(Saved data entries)
- - -
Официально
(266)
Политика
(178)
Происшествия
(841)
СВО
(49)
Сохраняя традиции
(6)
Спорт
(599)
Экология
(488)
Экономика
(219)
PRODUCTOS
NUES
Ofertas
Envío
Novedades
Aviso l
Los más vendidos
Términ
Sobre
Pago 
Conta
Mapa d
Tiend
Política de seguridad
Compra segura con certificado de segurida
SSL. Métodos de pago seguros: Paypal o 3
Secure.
- - -
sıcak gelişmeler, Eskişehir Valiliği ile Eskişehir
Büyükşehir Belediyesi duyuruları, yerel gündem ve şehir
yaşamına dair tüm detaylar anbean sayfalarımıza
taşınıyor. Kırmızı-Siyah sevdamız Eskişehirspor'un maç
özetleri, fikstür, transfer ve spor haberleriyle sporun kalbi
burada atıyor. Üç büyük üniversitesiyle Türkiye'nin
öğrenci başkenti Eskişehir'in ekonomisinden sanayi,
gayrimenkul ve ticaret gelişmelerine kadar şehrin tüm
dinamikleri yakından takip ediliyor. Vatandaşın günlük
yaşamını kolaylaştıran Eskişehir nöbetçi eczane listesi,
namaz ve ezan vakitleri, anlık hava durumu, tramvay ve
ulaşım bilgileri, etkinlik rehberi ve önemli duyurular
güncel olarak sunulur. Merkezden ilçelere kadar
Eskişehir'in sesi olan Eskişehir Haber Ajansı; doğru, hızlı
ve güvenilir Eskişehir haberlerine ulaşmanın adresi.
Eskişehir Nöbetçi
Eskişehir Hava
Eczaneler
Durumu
- - -
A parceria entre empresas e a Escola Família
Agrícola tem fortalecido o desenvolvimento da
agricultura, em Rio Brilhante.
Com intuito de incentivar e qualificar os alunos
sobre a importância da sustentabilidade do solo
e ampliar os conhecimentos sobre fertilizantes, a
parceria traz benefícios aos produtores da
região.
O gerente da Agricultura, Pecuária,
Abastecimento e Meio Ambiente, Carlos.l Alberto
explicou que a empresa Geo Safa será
- - -
# [Exercise]
In the entries above, find the line with "Abastecimento e Meio" and the line with "explicou que a empresa Geo Safa será", then set down exactly those two and every line between them, nothing else.

# [Answer to the exercise]
Abastecimento e Meio Ambiente, Carlos.l Alberto
explicou que a empresa Geo Safa será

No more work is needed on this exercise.